The various tax changes would start in 2014 and be fully implemented in 2018.
The legislation “creates a tax structure that’s going to prompt growth and investment in Missouri,” said Rep. Todd Richardson, R-Poplar Bluff.
No Republicans spoke against the legislation during a debate that was cut off by GOP leaders after an hour and a half. But 19 Republicans voted against the legislation, leaving it far shy of the 109 votes that would be needed to override a potential gubernatorial veto.
Rep. Denny Hoskins, R-Warrensburg, said in an interview that he voted “no” primarily because of the potential hit on government revenues and services.
“I’m concerned, when we’re not fully funding the (school) formula now, how another tax reduction could affect our schools,” Hoskins said.

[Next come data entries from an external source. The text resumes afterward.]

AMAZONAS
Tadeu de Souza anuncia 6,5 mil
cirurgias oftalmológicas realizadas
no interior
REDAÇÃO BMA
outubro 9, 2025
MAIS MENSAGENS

The House bill differs in several ways from the version previously passed by the Senate. For example, the Senate plan had a larger individual income tax cut of three-quarters of a percentage point and a smaller sales tax hike of one-half cent that would have gone to general state revenues instead of being earmarked for specific purposes.
The House version also includes an amnesty period from this August through October that would allow those with overdue Missouri taxes to pay up without penalties or interest. Supporters of that provision hope it can prompt the payment of tens of millions of tax dollars that Missouri might otherwise not collect.